● **What needs to be done**: Reproduce each record exactly, leaving out no line.

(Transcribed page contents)
☆ ☆ ☆ ☆ ☆
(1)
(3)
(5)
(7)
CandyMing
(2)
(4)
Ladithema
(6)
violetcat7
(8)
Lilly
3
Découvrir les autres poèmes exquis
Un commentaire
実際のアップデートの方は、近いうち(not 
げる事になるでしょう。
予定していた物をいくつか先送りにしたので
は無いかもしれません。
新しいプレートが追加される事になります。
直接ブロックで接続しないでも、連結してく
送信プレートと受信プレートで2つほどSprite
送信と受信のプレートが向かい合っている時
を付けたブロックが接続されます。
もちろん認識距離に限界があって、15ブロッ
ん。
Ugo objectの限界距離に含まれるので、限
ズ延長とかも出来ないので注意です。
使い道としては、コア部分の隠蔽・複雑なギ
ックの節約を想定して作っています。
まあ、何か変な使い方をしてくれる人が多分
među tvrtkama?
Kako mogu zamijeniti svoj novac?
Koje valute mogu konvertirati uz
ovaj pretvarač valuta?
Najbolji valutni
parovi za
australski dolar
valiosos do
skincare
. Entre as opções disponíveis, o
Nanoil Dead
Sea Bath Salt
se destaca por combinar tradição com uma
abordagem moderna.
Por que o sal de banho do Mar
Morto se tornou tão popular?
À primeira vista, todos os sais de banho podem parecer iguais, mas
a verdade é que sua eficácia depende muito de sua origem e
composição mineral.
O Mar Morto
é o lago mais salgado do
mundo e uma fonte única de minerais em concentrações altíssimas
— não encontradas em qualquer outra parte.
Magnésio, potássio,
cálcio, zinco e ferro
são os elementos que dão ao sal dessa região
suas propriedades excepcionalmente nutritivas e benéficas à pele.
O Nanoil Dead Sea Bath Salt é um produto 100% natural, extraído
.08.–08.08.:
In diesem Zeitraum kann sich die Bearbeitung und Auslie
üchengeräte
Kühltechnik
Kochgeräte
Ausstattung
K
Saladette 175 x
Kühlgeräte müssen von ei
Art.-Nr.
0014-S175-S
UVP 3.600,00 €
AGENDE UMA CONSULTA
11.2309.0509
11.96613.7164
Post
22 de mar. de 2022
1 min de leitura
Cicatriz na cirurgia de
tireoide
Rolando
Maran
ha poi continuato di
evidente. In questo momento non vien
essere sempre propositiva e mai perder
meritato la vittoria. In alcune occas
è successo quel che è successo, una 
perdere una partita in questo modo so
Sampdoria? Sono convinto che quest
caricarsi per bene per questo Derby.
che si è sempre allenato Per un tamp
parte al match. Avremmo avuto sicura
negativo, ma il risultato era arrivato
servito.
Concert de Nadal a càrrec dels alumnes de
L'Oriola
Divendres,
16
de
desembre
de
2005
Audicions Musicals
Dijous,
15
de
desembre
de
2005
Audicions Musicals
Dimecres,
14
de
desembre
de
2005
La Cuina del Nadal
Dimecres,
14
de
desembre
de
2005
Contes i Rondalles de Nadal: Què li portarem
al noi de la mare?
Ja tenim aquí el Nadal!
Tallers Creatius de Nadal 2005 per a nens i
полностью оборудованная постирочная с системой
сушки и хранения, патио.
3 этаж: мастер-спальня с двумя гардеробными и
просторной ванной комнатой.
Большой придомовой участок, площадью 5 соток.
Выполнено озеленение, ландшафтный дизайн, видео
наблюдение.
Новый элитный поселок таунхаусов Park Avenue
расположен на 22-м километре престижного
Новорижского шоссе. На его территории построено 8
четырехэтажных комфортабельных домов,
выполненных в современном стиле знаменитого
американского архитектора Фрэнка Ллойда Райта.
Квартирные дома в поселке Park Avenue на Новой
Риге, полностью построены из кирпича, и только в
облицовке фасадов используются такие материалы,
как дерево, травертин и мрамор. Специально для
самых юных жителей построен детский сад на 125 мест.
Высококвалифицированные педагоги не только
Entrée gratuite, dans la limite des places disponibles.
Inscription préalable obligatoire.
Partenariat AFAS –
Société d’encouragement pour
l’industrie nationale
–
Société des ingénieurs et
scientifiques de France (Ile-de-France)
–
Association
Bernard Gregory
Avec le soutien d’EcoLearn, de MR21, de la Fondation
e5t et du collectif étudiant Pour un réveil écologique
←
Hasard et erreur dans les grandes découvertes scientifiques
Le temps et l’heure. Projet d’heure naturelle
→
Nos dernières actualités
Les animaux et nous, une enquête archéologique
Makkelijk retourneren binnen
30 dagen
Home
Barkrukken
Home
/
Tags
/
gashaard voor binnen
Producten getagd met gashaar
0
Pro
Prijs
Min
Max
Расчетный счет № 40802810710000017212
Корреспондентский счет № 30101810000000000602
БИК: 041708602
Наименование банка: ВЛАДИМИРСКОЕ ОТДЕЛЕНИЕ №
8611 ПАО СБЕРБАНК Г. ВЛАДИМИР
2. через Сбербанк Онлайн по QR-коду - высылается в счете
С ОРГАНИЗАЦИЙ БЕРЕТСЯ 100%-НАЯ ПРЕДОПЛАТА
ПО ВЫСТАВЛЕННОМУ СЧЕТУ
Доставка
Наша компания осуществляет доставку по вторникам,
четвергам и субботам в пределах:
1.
☆ ☆ ☆ ☆ ☆
● **Expected answer**:
(1)
(3)
(5)
(7)
CandyMing
(2)
(4)
Ladithema
(6)
violetcat7
(8)
Lilly
3
Découvrir les autres poèmes exquis
Un commentaire
実際のアップデートの方は、近いうち(not 
げる事になるでしょう。
予定していた物をいくつか先送りにしたので
は無いかもしれません。
新しいプレートが追加される事になります。
直接ブロックで接続しないでも、連結してく
送信プレートと受信プレートで2つほどSprite
送信と受信のプレートが向かい合っている時
を付けたブロックが接続されます。
もちろん認識距離に限界があって、15ブロッ
ん。
Ugo objectの限界距離に含まれるので、限
ズ延長とかも出来ないので注意です。
使い道としては、コア部分の隠蔽・複雑なギ
ックの節約を想定して作っています。
まあ、何か変な使い方をしてくれる人が多分
među tvrtkama?
Kako mogu zamijeniti svoj novac?
Koje valute mogu konvertirati uz
ovaj pretvarač valuta?
Najbolji valutni
parovi za
australski dolar
valiosos do
skincare
. Entre as opções disponíveis, o
Nanoil Dead
Sea Bath Salt
se destaca por combinar tradição com uma
abordagem moderna.
Por que o sal de banho do Mar
Morto se tornou tão popular?
À primeira vista, todos os sais de banho podem parecer iguais, mas
a verdade é que sua eficácia depende muito de sua origem e
composição mineral.
O Mar Morto
é o lago mais salgado do
mundo e uma fonte única de minerais em concentrações altíssimas
— não encontradas em qualquer outra parte.
Magnésio, potássio,
cálcio, zinco e ferro
são os elementos que dão ao sal dessa região
suas propriedades excepcionalmente nutritivas e benéficas à pele.
O Nanoil Dead Sea Bath Salt é um produto 100% natural, extraído
.08.–08.08.:
In diesem Zeitraum kann sich die Bearbeitung und Auslie
üchengeräte
Kühltechnik
Kochgeräte
Ausstattung
K
Saladette 175 x
Kühlgeräte müssen von ei
Art.-Nr.
0014-S175-S
UVP 3.600,00 €
AGENDE UMA CONSULTA
11.2309.0509
11.96613.7164
Post
22 de mar. de 2022
1 min de leitura
Cicatriz na cirurgia de
tireoide
Rolando
Maran
ha poi continuato di
evidente. In questo momento non vien
essere sempre propositiva e mai perder
meritato la vittoria. In alcune occas
è successo quel che è successo, una 
perdere una partita in questo modo so
Sampdoria? Sono convinto che quest
caricarsi per bene per questo Derby.
che si è sempre allenato Per un tamp
parte al match. Avremmo avuto sicura
negativo, ma il risultato era arrivato
servito.
Concert de Nadal a càrrec dels alumnes de
L'Oriola
Divendres,
16
de
desembre
de
2005
Audicions Musicals
Dijous,
15
de
desembre
de
2005
Audicions Musicals
Dimecres,
14
de
desembre
de
2005
La Cuina del Nadal
Dimecres,
14
de
desembre
de
2005
Contes i Rondalles de Nadal: Què li portarem
al noi de la mare?
Ja tenim aquí el Nadal!
Tallers Creatius de Nadal 2005 per a nens i
полностью оборудованная постирочная с системой
сушки и хранения, патио.
3 этаж: мастер-спальня с двумя гардеробными и
просторной ванной комнатой.
Большой придомовой участок, площадью 5 соток.
Выполнено озеленение, ландшафтный дизайн, видео
наблюдение.
Новый элитный поселок таунхаусов Park Avenue
расположен на 22-м километре престижного
Новорижского шоссе. На его территории построено 8
четырехэтажных комфортабельных домов,
выполненных в современном стиле знаменитого
американского архитектора Фрэнка Ллойда Райта.
Квартирные дома в поселке Park Avenue на Новой
Риге, полностью построены из кирпича, и только в
облицовке фасадов используются такие материалы,
как дерево, травертин и мрамор. Специально для
самых юных жителей построен детский сад на 125 мест.
Высококвалифицированные педагоги не только
Entrée gratuite, dans la limite des places disponibles.
Inscription préalable obligatoire.
Partenariat AFAS –
Société d’encouragement pour
l’industrie nationale
–
Société des ingénieurs et
scientifiques de France (Ile-de-France)
–
Association
Bernard Gregory
Avec le soutien d’EcoLearn, de MR21, de la Fondation
e5t et du collectif étudiant Pour un réveil écologique
←
Hasard et erreur dans les grandes découvertes scientifiques
Le temps et l’heure. Projet d’heure naturelle
→
Nos dernières actualités
Les animaux et nous, une enquête archéologique
Makkelijk retourneren binnen
30 dagen
Home
Barkrukken
Home
/
Tags
/
gashaard voor binnen
Producten getagd met gashaar
0
Pro
Prijs
Min
Max
Расчетный счет № 40802810710000017212
Корреспондентский счет № 30101810000000000602
БИК: 041708602
Наименование банка: ВЛАДИМИРСКОЕ ОТДЕЛЕНИЕ №
8611 ПАО СБЕРБАНК Г. ВЛАДИМИР
2. через Сбербанк Онлайн по QR-коду - высылается в счете
С ОРГАНИЗАЦИЙ БЕРЕТСЯ 100%-НАЯ ПРЕДОПЛАТА
ПО ВЫСТАВЛЕННОМУ СЧЕТУ
Доставка
Наша компания осуществляет доставку по вторникам,
четвергам и субботам в пределах:
1.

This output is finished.